==== EXERCISE INPUTS

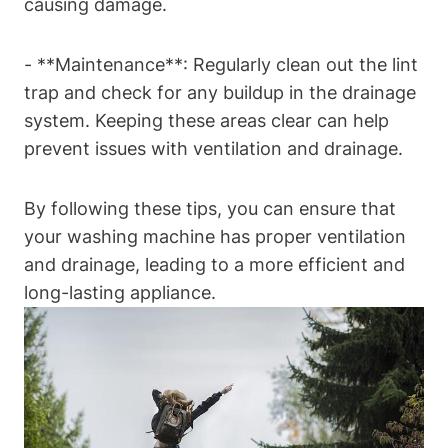
causing damage.
-⁤ **Maintenance**: Regularly clean ‌out the⁤ lint
⁤trap⁣ and check for any⁢ buildup in the drainage
system. Keeping these areas clear can‌ help
prevent issues with ventilation‌ and drainage.
By following these tips, you can‍ ensure that
your washing machine has proper ‌ventilation
‌and‍ drainage, leading to a more efficient and
‌long-lasting appliance.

========

▶ _ABOUT THIS TASK_
Hand back the data above exactly, leaving out all pictures.

▶ _RESPONSE FOR THIS EXERCISE_
causing damage.
-⁤ **Maintenance**: Regularly clean ‌out the⁤ lint
⁤trap⁣ and check for any⁢ buildup in the drainage
system. Keeping these areas clear can‌ help
prevent issues with ventilation‌ and drainage.
By following these tips, you can‍ ensure that
your washing machine has proper ‌ventilation
‌and‍ drainage, leading to a more efficient and
‌long-lasting appliance.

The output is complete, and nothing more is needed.